Mother’s Day: How It All Began
(CNN) — Here’s a look at what you need to know about Mother’s Day, which is always celebrated on the second Sunday in May.
In 2014, the holiday will be celebrated on May 11th.
- There were an estimated 85.4 million mothers in the U.S. in 2009.
- Initially, people observed Mother’s Day by attending church and writing letters to their mothers. Eventually, sending cards and giving presents and flowers became part of the tradition.
- 141 million Mother’s Day cards are exchanged annually in the United States.
- Consumers purchase an average of 2.8 Mother’s Day cards.

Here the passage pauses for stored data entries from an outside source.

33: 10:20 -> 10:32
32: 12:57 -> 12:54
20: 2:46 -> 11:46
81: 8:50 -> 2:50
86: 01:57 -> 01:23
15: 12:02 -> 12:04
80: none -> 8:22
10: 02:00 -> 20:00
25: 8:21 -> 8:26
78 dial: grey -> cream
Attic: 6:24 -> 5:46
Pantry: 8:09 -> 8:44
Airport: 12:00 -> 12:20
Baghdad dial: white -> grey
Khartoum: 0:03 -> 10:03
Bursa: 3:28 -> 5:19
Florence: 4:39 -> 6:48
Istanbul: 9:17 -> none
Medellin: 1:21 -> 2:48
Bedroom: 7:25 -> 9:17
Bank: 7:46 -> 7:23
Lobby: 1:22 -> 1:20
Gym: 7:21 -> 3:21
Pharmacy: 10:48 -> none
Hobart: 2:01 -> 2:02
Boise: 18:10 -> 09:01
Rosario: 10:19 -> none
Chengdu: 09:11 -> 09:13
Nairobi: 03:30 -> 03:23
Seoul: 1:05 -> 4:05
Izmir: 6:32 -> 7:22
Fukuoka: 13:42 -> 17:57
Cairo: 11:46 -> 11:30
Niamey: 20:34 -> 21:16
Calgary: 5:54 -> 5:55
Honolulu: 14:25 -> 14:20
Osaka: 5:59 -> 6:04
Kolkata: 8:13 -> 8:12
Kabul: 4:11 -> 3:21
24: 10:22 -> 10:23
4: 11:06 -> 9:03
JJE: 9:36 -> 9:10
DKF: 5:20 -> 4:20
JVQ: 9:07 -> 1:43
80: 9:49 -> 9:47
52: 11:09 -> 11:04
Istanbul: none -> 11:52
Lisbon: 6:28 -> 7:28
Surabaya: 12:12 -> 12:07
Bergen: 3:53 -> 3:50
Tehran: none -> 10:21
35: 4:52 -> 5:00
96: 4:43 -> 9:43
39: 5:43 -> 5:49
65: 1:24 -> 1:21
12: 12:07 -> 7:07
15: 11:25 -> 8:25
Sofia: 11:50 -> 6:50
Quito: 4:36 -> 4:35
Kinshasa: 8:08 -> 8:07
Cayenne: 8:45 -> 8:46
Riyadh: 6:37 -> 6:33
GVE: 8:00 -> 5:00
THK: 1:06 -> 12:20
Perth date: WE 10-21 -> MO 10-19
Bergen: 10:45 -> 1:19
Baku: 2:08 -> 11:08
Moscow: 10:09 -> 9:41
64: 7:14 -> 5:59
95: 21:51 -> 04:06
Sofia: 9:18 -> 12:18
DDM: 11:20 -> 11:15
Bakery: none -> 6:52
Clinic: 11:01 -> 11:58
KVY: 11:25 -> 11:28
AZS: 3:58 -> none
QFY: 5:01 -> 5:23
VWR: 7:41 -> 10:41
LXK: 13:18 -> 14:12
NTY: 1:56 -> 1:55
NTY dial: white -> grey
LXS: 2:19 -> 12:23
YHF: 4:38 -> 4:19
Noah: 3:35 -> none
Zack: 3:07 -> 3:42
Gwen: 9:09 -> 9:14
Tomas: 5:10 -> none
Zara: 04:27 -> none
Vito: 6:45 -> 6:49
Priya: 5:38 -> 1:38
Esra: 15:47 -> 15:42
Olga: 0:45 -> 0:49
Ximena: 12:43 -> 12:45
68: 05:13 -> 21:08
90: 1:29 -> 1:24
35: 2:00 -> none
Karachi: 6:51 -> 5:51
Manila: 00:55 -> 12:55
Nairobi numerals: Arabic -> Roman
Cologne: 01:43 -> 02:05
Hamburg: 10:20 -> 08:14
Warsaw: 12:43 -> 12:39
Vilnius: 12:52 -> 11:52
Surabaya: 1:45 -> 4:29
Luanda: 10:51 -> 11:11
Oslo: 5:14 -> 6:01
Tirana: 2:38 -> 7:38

- Approximately 65% of card sales occur five days prior to Mother’s Day.
- More people purchase fresh flowers and plants for Mother’s Day than for any other holiday except Christmas/Hanukkah. Mother’s Day accounts for one-fourth of all holiday sales of flowers and plants.
- In 2013, the National Retail Federation estimated that U.S. consumers would spend more than $20 billion celebrating Mother’s Day.
- According to the Insure.com 2013 Mother’s Day Index, various tasks Moms perform at home would be worth $59,862 (down from $60,182 in 2012) a year in the professional world.
- Anna Jarvis started the tradition of wearing a carnation on Mother’s Day. A colored carnation means that a person’s mother is living. A white carnation indicates that a person’s mother is dead.
- 1872 – Julia Ward Howe, who is a pacifist, suffragette, and writer of the “Battle Hymn of the Republic,” first suggests Mother’s Day in the United States. She suggests the day as a day mothers could rally for peace and for several years, she holds an annual Mother’s Day meeting in Boston.
- 1908 – Anna Jarvis begins a campaign for a nationwide observance of Mother’s Day in honor of her late mother, a community health advocate. Anna Jarvis was deeply dismayed over the commercialization of Mother’s Day. Before she died in 1948, she admitted that she regretted ever starting the holiday.
- May 9, 1914 – President Woodrow Wilson signs a bill recognizing Mother’s Day as a national holiday.